SUPPLIED MATERIAL –

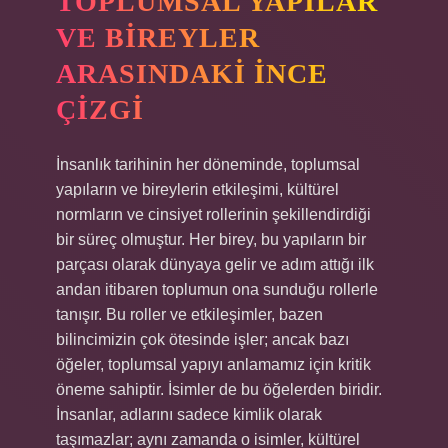
TOPLUMSAL YAPILAR
VE BIREYLER
ARASINDAKI İNCE
ÇIZGI
İnsanlık tarihinin her döneminde, toplumsal
yapıların ve bireylerin etkileşimi, kültürel
normların ve cinsiyet rollerinin şekillendirdiği
bir süreç olmuştur. Her birey, bu yapıların bir
parçası olarak dünyaya gelir ve adım attığı ilk
andan itibaren toplumun ona sunduğu rollerle
tanışır. Bu roller ve etkileşimler, bazen
bilincimizin çok ötesinde işler; ancak bazı
öğeler, toplumsal yapıyı anlamamız için kritik
öneme sahiptir. İsimler de bu öğelerden biridir.
İnsanlar, adlarını sadece kimlik olarak
taşımazlar; aynı zamanda o isimler, kültürel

TRY IT – Lines in scope run from the one holding "öneme sahiptir. İsimler" to the last line of the material above; transcribe them exactly and omit the rest.

SOLUTION FOR THIS PROBLEM –
öneme sahiptir. İsimler de bu öğelerden biridir.
İnsanlar, adlarını sadece kimlik olarak
taşımazlar; aynı zamanda o isimler, kültürel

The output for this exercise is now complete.